An Arizona body donation facility was ordered on Tuesday to pay $58 million to a group of people who donated their deceased family members’ bodies to the facility, which then reportedly sold human body parts that were intended to be for research.
A jury at the Maricopa County Superior Court ordered the Biological Resource Facility, located in Phoenix, to pay the damages to 10 of the more than 20 people who sued the facility in 2015 over fraud and deception allegations.
The jury ruled that the “human chop shop” and its owner tricked the families into donating their loved ones’ bodies for what they thought was research but ended up dismembering the corpses and selling them for profit in a trafficking scheme, the Arizona Republic reported.
The plaintiffs were awarded $50 million in punitive damages and $8 million in compensatory damages in the lawsuit.
“Today, this jury sent a loud and clear message to body brokers across the nation that failing to treat donated bodies with dignity and respect, and selling off body parts for profit without full informed consent from the donors will not be tolerated in our society,” trial lawyer David TeSelle said in an online statement.
Timothy O’Connor, who represented facility owner Stephen Gore in the suit, said the plaintiffs signed consent agreements that said the bodies could be “disarticulated,” adding that just because a body was taken apart didn’t mean it wasn’t treated with “dignity and respect,” the Arizona Republic noted.

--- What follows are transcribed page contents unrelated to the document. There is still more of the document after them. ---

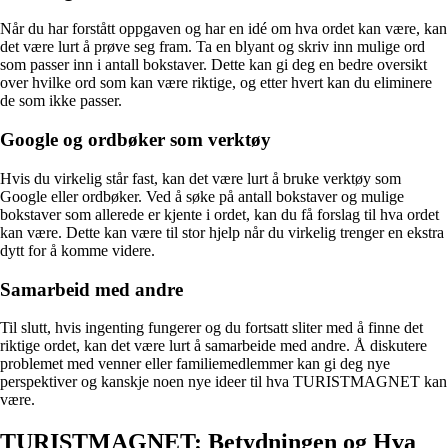
Når du har forstått oppgaven og har en idé om hva ordet kan være, kan
det være lurt å prøve seg fram. Ta en blyant og skriv inn mulige ord
som passer inn i antall bokstaver. Dette kan gi deg en bedre oversikt
over hvilke ord som kan være riktige, og etter hvert kan du eliminere
de som ikke passer.
Google og ordbøker som verktøy
Hvis du virkelig står fast, kan det være lurt å bruke verktøy som
Google eller ordbøker. Ved å søke på antall bokstaver og mulige
bokstaver som allerede er kjente i ordet, kan du få forslag til hva ordet
kan være. Dette kan være til stor hjelp når du virkelig trenger en ekstra
dytt for å komme videre.
Samarbeid med andre
Til slutt, hvis ingenting fungerer og du fortsatt sliter med å finne det
riktige ordet, kan det være lurt å samarbeide med andre. Å diskutere
problemet med venner eller familiemedlemmer kan gi deg nye
perspektiver og kanskje noen nye ideer til hva TURISTMAGNET kan
være.
TURISTMAGNET: Betydningen og Hva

The verdict comes years after the facility was raided in 2014 by FBI agents in hazmat suits as part of the agency’s multistate investigation into the illegal trafficking and sale of human body parts. Agents found buckets full of body parts, male genitalia in a cooler, and heads and bodies of different people sewn together.
They found “pools of blood and bodily fluids” on the floor of the freezer and a small woman’s head sewn onto a large male torso “like Frankenstein.” A head was said to be priced at $500, while arms were $750 and a whole body could cost as much as $5,000.
Eight families who donated loved ones’ bodies to the facility filed a civil lawsuit in July, alleging that the donors were dismembered and sold for a profit. The suit claims the illegal activity dates back to as early as 2007.
Gore was previously sentenced to a year of deferred prison time and four years of probation after pleading guilty to illegal control of an enterprise.